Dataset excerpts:

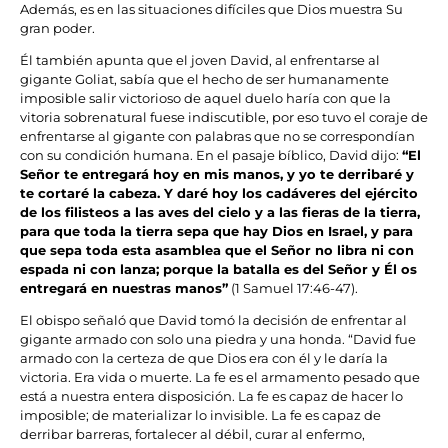
Además, es en las situaciones difíciles que Dios muestra Su
gran poder.
Él también apunta que el joven David, al enfrentarse al
gigante Goliat, sabía que el hecho de ser humanamente
imposible salir victorioso de aquel duelo haría con que la
vitoria sobrenatural fuese indiscutible, por eso tuvo el coraje de
enfrentarse al gigante con palabras que no se correspondían
con su condición humana. En el pasaje bíblico, David dijo:
“El
Señor te entregará hoy en mis manos, y yo te derribaré y
te cortaré la cabeza. Y daré hoy los cadáveres del ejército
de los filisteos a las aves del cielo y a las fieras de la tierra,
para que toda la tierra sepa que hay Dios en Israel, y para
que sepa toda esta asamblea que el Señor no libra ni con
espada ni con lanza; porque la batalla es del Señor y Él os
entregará en nuestras manos”
(1 Samuel 17:46-47).
El obispo señaló que David tomó la decisión de enfrentar al
gigante armado con solo una piedra y una honda. “David fue
armado con la certeza de que Dios era con él y le daría la
victoria. Era vida o muerte. La fe es el armamento pesado que
está a nuestra entera disposición. La fe es capaz de hacer lo
imposible; de materializar lo invisible. La fe es capaz de
derribar barreras, fortalecer al débil, curar al enfermo,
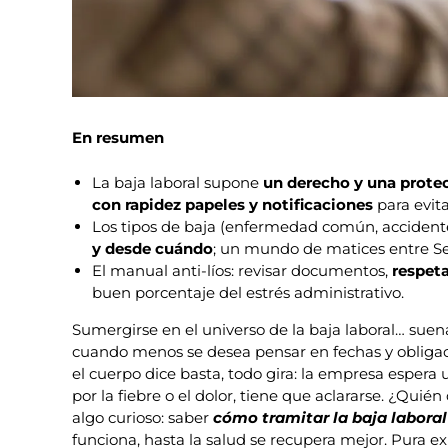
En resumen
La baja laboral supone
un derecho y una prote
con rapidez papeles y notificaciones
para evita
Los tipos de baja (enfermedad común, accidente 
y desde cuándo
; un mundo de matices entre Se
El manual anti-líos: revisar documentos,
respeta
buen porcentaje del estrés administrativo.
Sumergirse en el universo de la baja laboral… suen
cuando menos se desea pensar en fechas y obligac
el cuerpo dice basta, todo gira: la empresa espera
por la fiebre o el dolor, tiene que aclararse. ¿Qui
algo curioso: saber
cómo tramitar la baja laboral
funciona, hasta la salud se recupera mejor. Pura ex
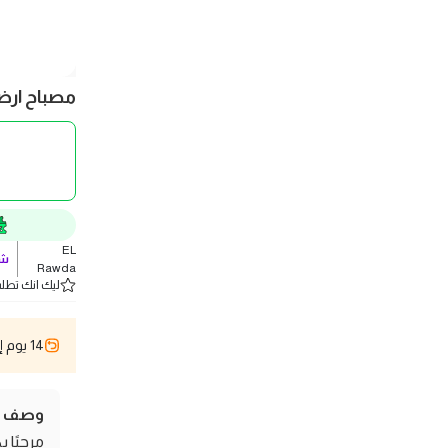
مصباح ارضي م
EL
شو
Rawda
ليك انك تطلب 5 
14 يوم إسترجاع
وصف ال
مرحبًا 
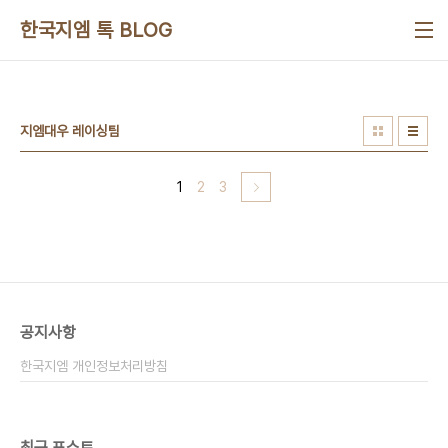
본문 바로가기
한국지엠 톡 BLOG
지엠대우 레이싱팀
1
2
3
공지사항
한국지엠 개인정보처리방침
최근 포스트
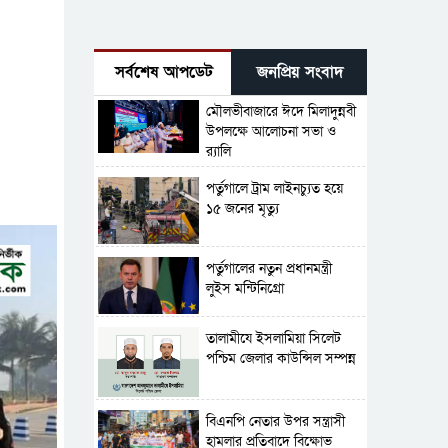
সর্বশেষ আপডেট
জনপ্রিয় সংবাদ
মৌলভীবাজারে ঈদে মিলাদুন্নবী
উপলক্ষে আলোচনা সভা ও
র‍্যালি
পর্তুগালে ট্রাম লাইনচ্যুত হয়ে
১৫ জনের মৃত্যু
পর্তুগালের নতুন প্রধানমন্ত্রী
লুইস মন্টিনিগ্রো
‎তালামীযে ইসলামিয়া সিলেট
পশ্চিম জেলার কাউন্সিল সম্পন্ন
বিএনপি নেতার উপর সন্ত্রাসী
হামলার প্রতিবাদে বিক্ষোভ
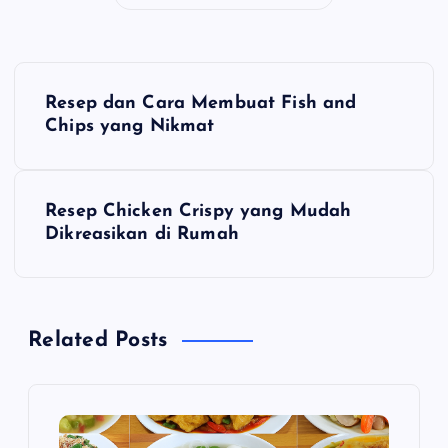
N
Resep dan Cara Membuat Fish and
a
Chips yang Nikmat
v
Resep Chicken Crispy yang Mudah
i
Dikreasikan di Rumah
g
a
Related Posts
s
i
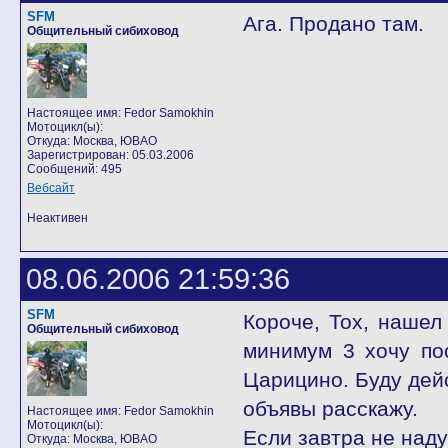
SFM
Ага. Продано там.
Общительный сибиховод
Настоящее имя: Fedor Samokhin
Мотоцикл(ы):
Откуда: Москва, ЮВАО
Зарегистрирован: 05.03.2006
Сообщений: 495
Вебсайт
Неактивен
08.06.2006 21:59:36
SFM
Короче, Тох, нашел
Общительный сибиховод
минимум 3 хочу по
Царицино. Буду дейс
объявы расскажу.
Настоящее имя: Fedor Samokhin
Мотоцикл(ы):
Если завтра не наду
Откуда: Москва, ЮВАО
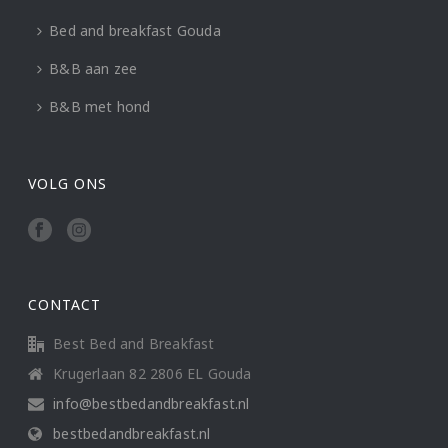
Bed and breakfast Gouda
B&B aan zee
B&B met hond
VOLG ONS
CONTACT
Best Bed and Breakfast
Krugerlaan 82 2806 EL Gouda
info@bestbedandbreakfast.nl
bestbedandbreakfast.nl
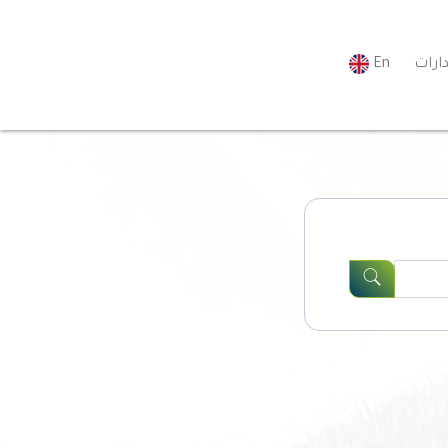
ارات
En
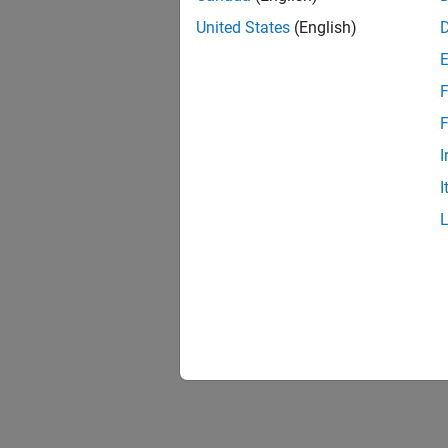
United States
(English)
F
F
I
I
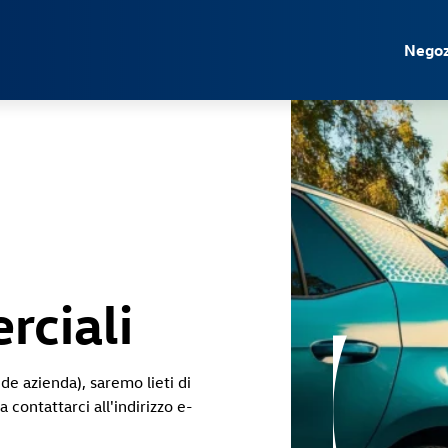
Jump directly to the content area
Negoz
rciali
de azienda), saremo lieti di
 contattarci all'indirizzo e-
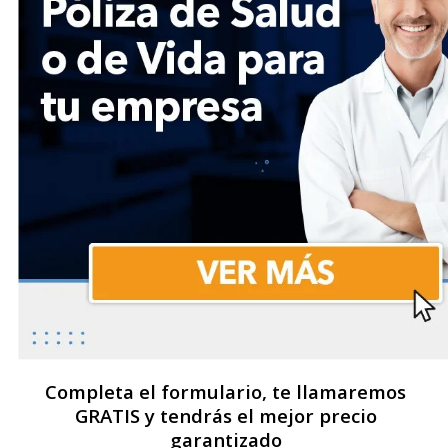
Completa el formulario, te llamaremos
GRATIS y tendrás el mejor precio
garantizado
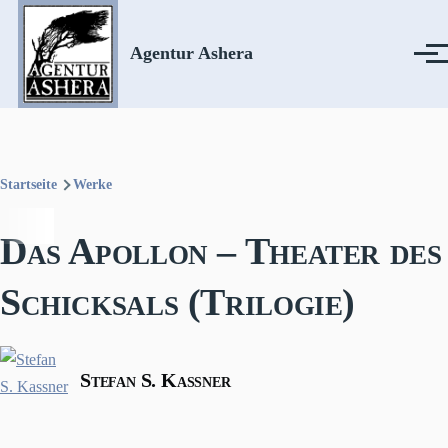
Direkt zum Inhalt
Agentur Ashera
Menü
Startseite
Werke
Pfadnavigation
Das Apollon – Theater des
Schicksals (Trilogie)
Stefan S. Kassner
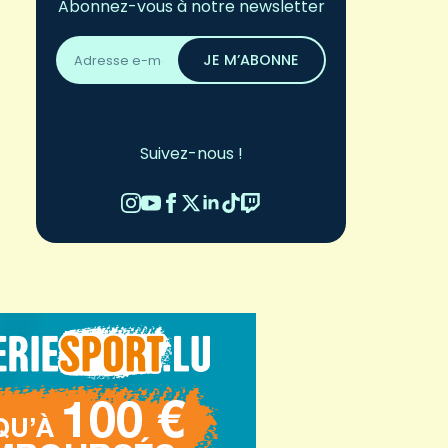
Abonnez-vous à notre newsletter
Adresse
email
JE M’ABONNE
*
Suivez-nous !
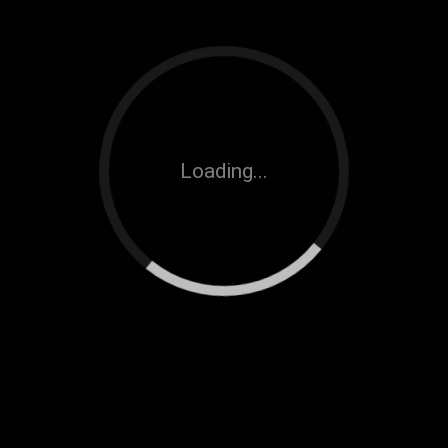
harta benda, jiwa manusia dan lingkungan.
PERSYARATAN DOKUMEN
PERYARATAN AADMINISTRASI
Akta Pendirian beserta SK Kemenkumham
Akta Perubahan beserta SK Kemenkumham
Loading...
NIB – Berbasis RBA
Username dan Pasword Login Akun Oss Rba
Npwp Badan Usaha
Ktp dan Npwp para pengurus
Kop Surat dan Stampel Perusahaan
Ttd Diektur
Email dan No. Tlf Perusahaan
Pas Photo Direktur
Memiliki Kemampuan Keuangan Minimal Rp 25.000.000.000
per sub bidang
Memiliki Kemampuan Penjualan Tahunan paling sedikit Rp
50.000.000.000 per sub bidang
Memiliki Kemampuan dalam Penyediaan Peralatan
Konstruksi Minimal 3 Unit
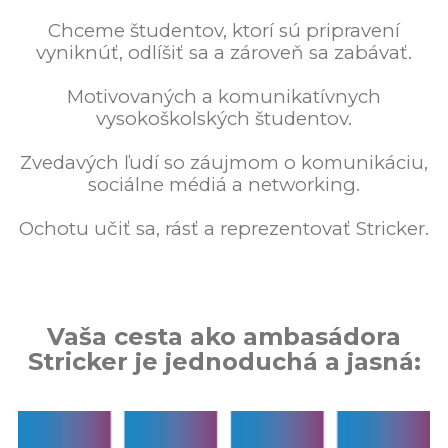
Chceme študentov, ktorí sú pripravení
vyniknúť, odlíšiť sa a zároveň sa zabávať.
Motivovaných a komunikatívnych
vysokoškolských študentov.
Zvedavých ľudí so záujmom o komunikáciu,
sociálne médiá a networking.
Ochotu učiť sa, rásť a reprezentovať Stricker.
Vaša cesta ako ambasádora
Stricker je jednoduchá a jasná:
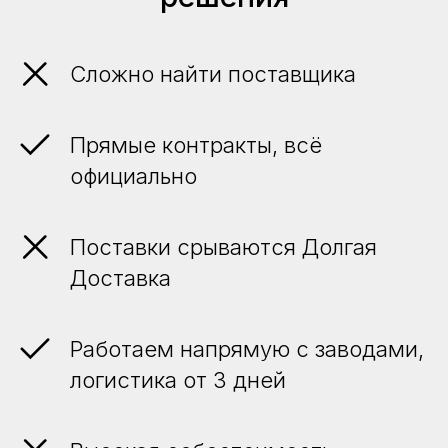
Сложно найти поставщика
Прямые контракты, всё
официально
Поставки срываются Долгая
Доставка
Работаем напрямую с заводами,
логистика от 3 дней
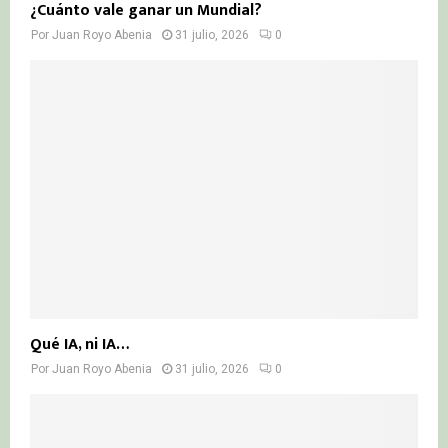
¿Cuánto vale ganar un Mundial?
Por
Juan Royo Abenia
31 julio, 2026
0
Qué IA, ni IA…
Por
Juan Royo Abenia
31 julio, 2026
0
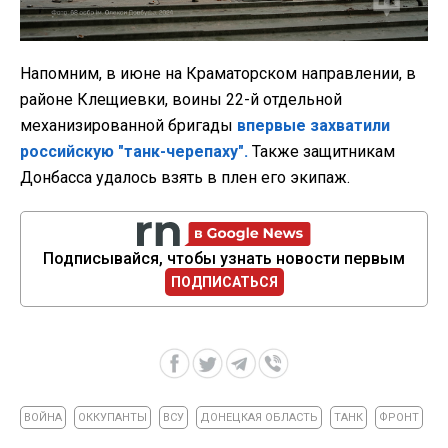
Напомним, в июне на Краматорском направлении, в
районе Клещиевки, воины 22-й отдельной
механизированной бригады
впервые захватили
российскую "танк-черепаху".
Также защитникам
Донбасса удалось взять в плен его экипаж.
Подписывайся, чтобы узнать новости первым
ПОДПИСАТЬСЯ
ВОЙНА
ОККУПАНТЫ
ВСУ
ДОНЕЦКАЯ ОБЛАСТЬ
ТАНК
ФРОНТ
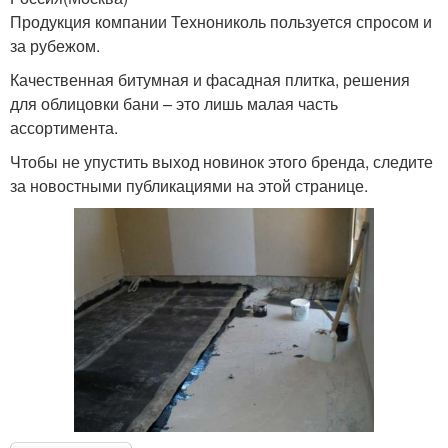
Продукция компании Технониколь пользуется спросом и
за рубежом.
Качественная битумная и фасадная плитка, решения
для облицовки бани – это лишь малая часть
ассортимента.
Чтобы не упустить выход новинок этого бренда, следите
за новостными публикациями на этой странице.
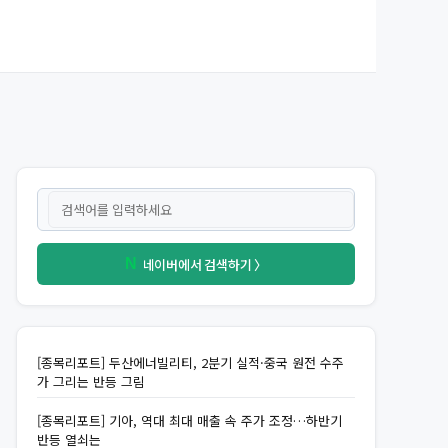
네이버에서 검색하기 〉
N
[종목리포트] 두산에너빌리티, 2분기 실적·중국 원전 수주
가 그리는 반등 그림
[종목리포트] 기아, 역대 최대 매출 속 주가 조정…하반기
반등 열쇠는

Exercise details: Leave the pictures behind and repeat each entry exactly.

Answer box:
Además, es en las situaciones difíciles que Dios muestra Su
gran poder.
Él también apunta que el joven David, al enfrentarse al
gigante Goliat, sabía que el hecho de ser humanamente
imposible salir victorioso de aquel duelo haría con que la
vitoria sobrenatural fuese indiscutible, por eso tuvo el coraje de
enfrentarse al gigante con palabras que no se correspondían
con su condición humana. En el pasaje bíblico, David dijo:
“El
Señor te entregará hoy en mis manos, y yo te derribaré y
te cortaré la cabeza. Y daré hoy los cadáveres del ejército
de los filisteos a las aves del cielo y a las fieras de la tierra,
para que toda la tierra sepa que hay Dios en Israel, y para
que sepa toda esta asamblea que el Señor no libra ni con
espada ni con lanza; porque la batalla es del Señor y Él os
entregará en nuestras manos”
(1 Samuel 17:46-47).
El obispo señaló que David tomó la decisión de enfrentar al
gigante armado con solo una piedra y una honda. “David fue
armado con la certeza de que Dios era con él y le daría la
victoria. Era vida o muerte. La fe es el armamento pesado que
está a nuestra entera disposición. La fe es capaz de hacer lo
imposible; de materializar lo invisible. La fe es capaz de
derribar barreras, fortalecer al débil, curar al enfermo,
En resumen
La baja laboral supone
un derecho y una prote
con rapidez papeles y notificaciones
para evita
Los tipos de baja (enfermedad común, accidente 
y desde cuándo
; un mundo de matices entre Se
El manual anti-líos: revisar documentos,
respeta
buen porcentaje del estrés administrativo.
Sumergirse en el universo de la baja laboral… suen
cuando menos se desea pensar en fechas y obligac
el cuerpo dice basta, todo gira: la empresa espera
por la fiebre o el dolor, tiene que aclararse. ¿Qui
algo curioso: saber
cómo tramitar la baja laboral
funciona, hasta la salud se recupera mejor. Pura ex
مصباح ارضي م
EL
شو
Rawda
ليك انك تطلب 5 
14 يوم إسترجاع
وصف ال
مرحبًا 
본문 바로가기
한국지엠 톡 BLOG
지엠대우 레이싱팀
1
2
3
공지사항
한국지엠 개인정보처리방침
최근 포스트
সর্বশেষ আপডেট
জনপ্রিয় সংবাদ
মৌলভীবাজারে ঈদে মিলাদুন্নবী
উপলক্ষে আলোচনা সভা ও
র‍্যালি
পর্তুগালে ট্রাম লাইনচ্যুত হয়ে
১৫ জনের মৃত্যু
পর্তুগালের নতুন প্রধানমন্ত্রী
লুইস মন্টিনিগ্রো
‎তালামীযে ইসলামিয়া সিলেট
পশ্চিম জেলার কাউন্সিল সম্পন্ন
বিএনপি নেতার উপর সন্ত্রাসী
হামলার প্রতিবাদে বিক্ষোভ
N
Resep dan Cara Membuat Fish and
a
Chips yang Nikmat
v
Resep Chicken Crispy yang Mudah
i
Dikreasikan di Rumah
g
a
Related Posts
s
i
SFM
Ага. Продано там.
Общительный сибиховод
Настоящее имя: Fedor Samokhin
Мотоцикл(ы):
Откуда: Москва, ЮВАО
Зарегистрирован: 05.03.2006
Сообщений: 495
Вебсайт
Неактивен
08.06.2006 21:59:36
SFM
Короче, Тох, нашел
Общительный сибиховод
минимум 3 хочу по
Царицино. Буду дейс
объявы расскажу.
Настоящее имя: Fedor Samokhin
Мотоцикл(ы):
Если завтра не наду
Откуда: Москва, ЮВАО
Bed and breakfast Gouda
B&B aan zee
B&B met hond
VOLG ONS
CONTACT
Best Bed and Breakfast
Krugerlaan 82 2806 EL Gouda
info@bestbedandbreakfast.nl
bestbedandbreakfast.nl
ارات
En
United States
(English)
F
F
I
I
Jump directly to the content area
Negoz
rciali
de azienda), saremo lieti di
 contattarci all'indirizzo e-
Completa el formulario, te llamaremos
GRATIS y tendrás el mejor precio
garantizado
Direkt zum Inhalt
Agentur Ashera
Menü
Startseite
Werke
Pfadnavigation
Das Apollon – Theater des
Schicksals (Trilogie)
Stefan S. Kassner
Abonnez-vous à notre newsletter
Adresse
email
JE M’ABONNE
*
Suivez-nous !
harta benda, jiwa manusia dan lingkungan.
PERSYARATAN DOKUMEN
PERYARATAN AADMINISTRASI
Akta Pendirian beserta SK Kemenkumham
Akta Perubahan beserta SK Kemenkumham
Loading...
NIB – Berbasis RBA
Username dan Pasword Login Akun Oss Rba
Npwp Badan Usaha
Ktp dan Npwp para pengurus
Kop Surat dan Stampel Perusahaan
Ttd Diektur
Email dan No. Tlf Perusahaan
Pas Photo Direktur
Memiliki Kemampuan Keuangan Minimal Rp 25.000.000.000
per sub bidang
Memiliki Kemampuan Penjualan Tahunan paling sedikit Rp
50.000.000.000 per sub bidang
Memiliki Kemampuan dalam Penyediaan Peralatan
Konstruksi Minimal 3 Unit
Chceme študentov, ktorí sú pripravení
vyniknúť, odlíšiť sa a zároveň sa zabávať.
Motivovaných a komunikatívnych
vysokoškolských študentov.
Zvedavých ľudí so záujmom o komunikáciu,
sociálne médiá a networking.
Ochotu učiť sa, rásť a reprezentovať Stricker.
Vaša cesta ako ambasádora
Stricker je jednoduchá a jasná:
Сложно найти поставщика
Прямые контракты, всё
официально
Поставки срываются Долгая
Доставка
Работаем напрямую с заводами,
логистика от 3 дней
¿Cuánto vale ganar un Mundial?
Por
Juan Royo Abenia
31 julio, 2026
0
Qué IA, ni IA…
Por
Juan Royo Abenia
31 julio, 2026
0
Напомним, в июне на Краматорском направлении, в
районе Клещиевки, воины 22-й отдельной
механизированной бригады
впервые захватили
российскую "танк-черепаху".
Также защитникам
Донбасса удалось взять в плен его экипаж.
Подписывайся, чтобы узнать новости первым
ПОДПИСАТЬСЯ
ВОЙНА
ОККУПАНТЫ
ВСУ
ДОНЕЦКАЯ ОБЛАСТЬ
ТАНК
ФРОНТ
Продукция компании Технониколь пользуется спросом и
за рубежом.
Качественная битумная и фасадная плитка, решения
для облицовки бани – это лишь малая часть
ассортимента.
Чтобы не упустить выход новинок этого бренда, следите
за новостными публикациями на этой странице.
네이버에서 검색하기 〉
N
[종목리포트] 두산에너빌리티, 2분기 실적·중국 원전 수주
가 그리는 반등 그림
[종목리포트] 기아, 역대 최대 매출 속 주가 조정…하반기
반등 열쇠는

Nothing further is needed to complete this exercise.